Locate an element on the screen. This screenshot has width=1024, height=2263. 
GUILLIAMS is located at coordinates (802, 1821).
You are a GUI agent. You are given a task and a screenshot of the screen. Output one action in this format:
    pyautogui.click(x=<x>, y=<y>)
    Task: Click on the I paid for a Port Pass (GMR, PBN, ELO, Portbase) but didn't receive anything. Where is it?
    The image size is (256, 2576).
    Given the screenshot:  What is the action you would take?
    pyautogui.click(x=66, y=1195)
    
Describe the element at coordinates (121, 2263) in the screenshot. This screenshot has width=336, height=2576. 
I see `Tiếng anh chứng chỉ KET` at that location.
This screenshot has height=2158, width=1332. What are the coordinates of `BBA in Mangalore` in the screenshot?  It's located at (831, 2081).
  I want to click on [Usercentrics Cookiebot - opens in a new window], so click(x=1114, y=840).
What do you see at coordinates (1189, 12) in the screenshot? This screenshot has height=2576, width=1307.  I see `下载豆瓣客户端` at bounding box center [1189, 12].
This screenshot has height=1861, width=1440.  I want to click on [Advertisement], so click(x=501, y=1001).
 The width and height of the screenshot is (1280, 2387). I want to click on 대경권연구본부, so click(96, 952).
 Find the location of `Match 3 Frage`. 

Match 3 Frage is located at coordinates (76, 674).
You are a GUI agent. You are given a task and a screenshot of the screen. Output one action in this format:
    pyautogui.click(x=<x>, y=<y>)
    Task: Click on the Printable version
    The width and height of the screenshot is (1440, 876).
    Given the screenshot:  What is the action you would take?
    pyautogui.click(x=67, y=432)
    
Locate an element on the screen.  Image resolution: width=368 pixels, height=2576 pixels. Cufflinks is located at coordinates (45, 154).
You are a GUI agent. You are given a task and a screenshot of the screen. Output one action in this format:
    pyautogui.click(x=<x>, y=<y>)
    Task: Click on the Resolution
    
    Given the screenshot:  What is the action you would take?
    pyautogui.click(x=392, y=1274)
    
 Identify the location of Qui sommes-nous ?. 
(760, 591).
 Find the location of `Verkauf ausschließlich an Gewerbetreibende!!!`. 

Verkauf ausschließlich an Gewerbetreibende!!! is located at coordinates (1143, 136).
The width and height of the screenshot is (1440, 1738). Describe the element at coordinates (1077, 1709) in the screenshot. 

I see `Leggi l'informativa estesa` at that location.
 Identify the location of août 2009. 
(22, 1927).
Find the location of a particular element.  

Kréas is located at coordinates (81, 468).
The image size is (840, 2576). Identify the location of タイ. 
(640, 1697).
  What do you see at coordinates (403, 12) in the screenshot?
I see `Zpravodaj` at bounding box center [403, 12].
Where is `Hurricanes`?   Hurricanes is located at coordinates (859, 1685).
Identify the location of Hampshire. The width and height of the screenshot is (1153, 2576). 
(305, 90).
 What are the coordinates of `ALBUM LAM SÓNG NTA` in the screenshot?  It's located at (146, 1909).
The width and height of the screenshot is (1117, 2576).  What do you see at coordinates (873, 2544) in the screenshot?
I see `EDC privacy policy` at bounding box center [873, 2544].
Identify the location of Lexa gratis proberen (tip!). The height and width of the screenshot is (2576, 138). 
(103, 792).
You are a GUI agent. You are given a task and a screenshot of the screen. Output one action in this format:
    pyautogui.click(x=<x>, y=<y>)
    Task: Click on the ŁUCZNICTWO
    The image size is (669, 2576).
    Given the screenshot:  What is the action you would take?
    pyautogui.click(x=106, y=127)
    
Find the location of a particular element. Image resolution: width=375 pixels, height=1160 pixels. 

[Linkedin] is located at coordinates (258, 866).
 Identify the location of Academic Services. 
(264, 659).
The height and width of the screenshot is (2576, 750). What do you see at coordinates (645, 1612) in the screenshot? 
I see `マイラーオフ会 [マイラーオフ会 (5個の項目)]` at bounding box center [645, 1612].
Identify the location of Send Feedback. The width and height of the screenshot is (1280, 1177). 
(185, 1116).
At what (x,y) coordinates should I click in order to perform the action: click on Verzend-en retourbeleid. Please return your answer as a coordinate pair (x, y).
--------------------------------------------------
YOUR TASK » Copy out the material in full, exactly as it reads.

PROBLEM SOLUTION »
Locate an element on the screen. This screenshot has width=1024, height=2263. 
GUILLIAMS is located at coordinates (802, 1821).
You are a GUI agent. You are given a task and a screenshot of the screen. Output one action in this format:
    pyautogui.click(x=<x>, y=<y>)
    Task: Click on the I paid for a Port Pass (GMR, PBN, ELO, Portbase) but didn't receive anything. Where is it?
    The image size is (256, 2576).
    Given the screenshot:  What is the action you would take?
    pyautogui.click(x=66, y=1195)
    
Describe the element at coordinates (121, 2263) in the screenshot. This screenshot has width=336, height=2576. 
I see `Tiếng anh chứng chỉ KET` at that location.
This screenshot has height=2158, width=1332. What are the coordinates of `BBA in Mangalore` in the screenshot?  It's located at (831, 2081).
  I want to click on [Usercentrics Cookiebot - opens in a new window], so click(x=1114, y=840).
What do you see at coordinates (1189, 12) in the screenshot? This screenshot has height=2576, width=1307.  I see `下载豆瓣客户端` at bounding box center [1189, 12].
This screenshot has height=1861, width=1440.  I want to click on [Advertisement], so click(x=501, y=1001).
 The width and height of the screenshot is (1280, 2387). I want to click on 대경권연구본부, so click(96, 952).
 Find the location of `Match 3 Frage`. 

Match 3 Frage is located at coordinates (76, 674).
You are a GUI agent. You are given a task and a screenshot of the screen. Output one action in this format:
    pyautogui.click(x=<x>, y=<y>)
    Task: Click on the Printable version
    The width and height of the screenshot is (1440, 876).
    Given the screenshot:  What is the action you would take?
    pyautogui.click(x=67, y=432)
    
Locate an element on the screen.  Image resolution: width=368 pixels, height=2576 pixels. Cufflinks is located at coordinates (45, 154).
You are a GUI agent. You are given a task and a screenshot of the screen. Output one action in this format:
    pyautogui.click(x=<x>, y=<y>)
    Task: Click on the Resolution
    
    Given the screenshot:  What is the action you would take?
    pyautogui.click(x=392, y=1274)
    
 Identify the location of Qui sommes-nous ?. 
(760, 591).
 Find the location of `Verkauf ausschließlich an Gewerbetreibende!!!`. 

Verkauf ausschließlich an Gewerbetreibende!!! is located at coordinates (1143, 136).
The width and height of the screenshot is (1440, 1738). Describe the element at coordinates (1077, 1709) in the screenshot. 

I see `Leggi l'informativa estesa` at that location.
 Identify the location of août 2009. 
(22, 1927).
Find the location of a particular element.  

Kréas is located at coordinates (81, 468).
The image size is (840, 2576). Identify the location of タイ. 
(640, 1697).
  What do you see at coordinates (403, 12) in the screenshot?
I see `Zpravodaj` at bounding box center [403, 12].
Where is `Hurricanes`?   Hurricanes is located at coordinates (859, 1685).
Identify the location of Hampshire. The width and height of the screenshot is (1153, 2576). 
(305, 90).
 What are the coordinates of `ALBUM LAM SÓNG NTA` in the screenshot?  It's located at (146, 1909).
The width and height of the screenshot is (1117, 2576).  What do you see at coordinates (873, 2544) in the screenshot?
I see `EDC privacy policy` at bounding box center [873, 2544].
Identify the location of Lexa gratis proberen (tip!). The height and width of the screenshot is (2576, 138). 
(103, 792).
You are a GUI agent. You are given a task and a screenshot of the screen. Output one action in this format:
    pyautogui.click(x=<x>, y=<y>)
    Task: Click on the ŁUCZNICTWO
    The image size is (669, 2576).
    Given the screenshot:  What is the action you would take?
    pyautogui.click(x=106, y=127)
    
Find the location of a particular element. Image resolution: width=375 pixels, height=1160 pixels. 

[Linkedin] is located at coordinates (258, 866).
 Identify the location of Academic Services. 
(264, 659).
The height and width of the screenshot is (2576, 750). What do you see at coordinates (645, 1612) in the screenshot? 
I see `マイラーオフ会 [マイラーオフ会 (5個の項目)]` at bounding box center [645, 1612].
Identify the location of Send Feedback. The width and height of the screenshot is (1280, 1177). 
(185, 1116).
At what (x,y) coordinates should I click in order to perform the action: click on Verzend-en retourbeleid. Please return your answer as a coordinate pair (x, y).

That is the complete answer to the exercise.